Corporate Man! Our tax plan is investing in a comicbook fantasy

by | Nov 18, 2017 | Politics/Government

“Corporate Man!” is the newest, baddest superhero in the neighborhood. He (of course it’s a man) knows no limits and has no discretion. He wants money, money, money.  It’s never enough.  Ever.

All is well in the real life drama of Corporate Man!. The stock market is breaking records every week. State and local governments are throwing incentives at businesses as part of the process of begging them to locate here, there and anywhere. Amazon is not the only one, it’s just the biggest and latest one.  Good for them. And good luck, I guess, to the lucky winner of this almost disgusting courtship countless city bidders are having with them.

Money is cheap for Corporate Man! today. He can get it anywhere. It’s like it grows on trees. When he loads up on more of it, he just gets stronger and more profitable.  After all, that’s why he was created in the first place: to make as much money as possible.

So why should 80% of the proposed GOP tax plan be spent on tax breaks for corporations, and the owners and managers of them?

The American economy is enjoying the third longest stretch of economic growth since World War II. If the growth continues past May, it will be the second longest. Corporate Man! knows that. But our government is pretending it doesn’t.

This is not a column that rants about the same old mantra. “It’s just tax breaks for the rich” is the easy way to describe it.  It’s actually a little lazy. Today we are going to differentiate what this latest tax cut proposal is doing.  It is investing in businesses, and business owners, not people.

By reducing taxes on businesses, particularly when businesses don’t need it, Congress and President Trump imply that businesses are poised to invest in people through the ‘trickle down’ theory of old.  To sell tax cuts for businesses to the voting public as a direct benefit to the middle class assumes that business will take their newfound slush funds and pass them through to workers, or potential workers. That pass through could come in the form of more training, more opportunity, or just better pay and benefits.

The problem is that, as Corporate Man! will tell you, businesses are not organized or founded to create opportunity for others. They are founded to make money.  They are designed to make money for the owners. Employees and/or labor is a cost. Taxing businesses less doesn’t magically change the cost of labor, or the cost of people. Neither does simply having more money. That more often just translates into more profit.

Why would anyone buy a copy of a Corporate Man! comic book? Probably only if a rival hero can enter the fray, right?

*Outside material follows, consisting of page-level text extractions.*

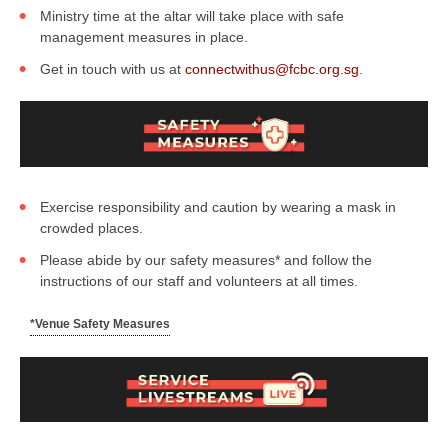
Ministry time at the altar will take place with safe
management measures in place.
Get in touch with us at
connectwithus@fcbc.org.sg
.
Exercise responsibility and caution by wearing a mask in
crowded places.
Please abide by our safety measures* and follow the
instructions of our staff and volunteers at all times.
*Venue Safety Measures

I introduce to you Super Educato Man!

This guy takes tax breaks and turns the money into skills. He turns it into knowledge. He turns it into smarts. He invents his own businesses. And most of all, he grows in value, in direct proportion to the investment made in him. In real life, he could just as easily be a woman. Hell, “he” might actually be a “she” already!

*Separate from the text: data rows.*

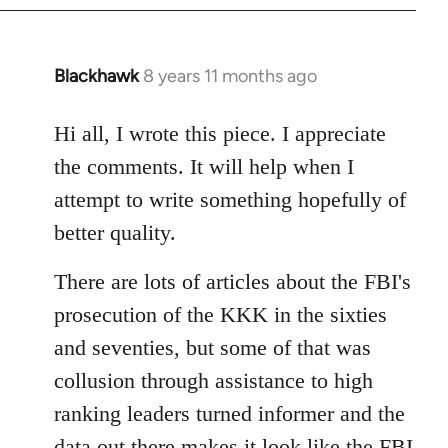
Blackhawk
8 years 11 months ago
In
reply
to
Hi all, I wrote this piece. I appreciate
Welcome
the comments. It will help when I
by
attempt to write something hopefully of
libcom.org
better quality.
There are lots of articles about the FBI's
prosecution of the KKK in the sixties
and seventies, but some of that was
collusion through assistance to high
ranking leaders turned informer and the
data out there makes it look like the FBI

Now, as things stand right now, both the Senate and the House tax plans are designed to hurt investing in Super Educato Man!.  It’s as if the GOP thinks our people are better if it is harder, or at least more expensive, to go to school.  Deducting interest on student loans is out. Certain grants and scholarships will now be taxed as income. It’s a battle of two super heroes. One cares about people, and the other cares about money. Both of them matter, but not equally. Especially in Congress.

Even here in Indiana, Governor Eric Holcomb’s number one priority is to improve the way we develop our workforce. He recognizes that we have all the elements of an attractive business climate in Indiana, with one shortcoming: our skilled and educated workforce is too small.  We are all but fully employed here, as are most places in America. To get to the next level, our workers need to be prepared to do next level things.  That means, we have to educate and train them.

What would the Guv do with Indiana’s pro rata share of a $1.7 trillion reduction in taxes over the next decade?  I’m betting he would spend it on two things first, and both of those things are the same thing: people. He would do something to prepare our workers for tomorrow’s economy, and he would work on strategies to defeat the scourge of the opioid crisis.

Corporate Man! might spend some money on his own people. He won’t spend it on people who will make someone else rich. And that’s why this tax bill is so stupid. By design, yes it will make the rich richer.

My bigger concern though is why they want to make the poor not just poorer, but less educated.

I root for Super Educato Man! even though he is clearly losing these early battles. We should root for both of them.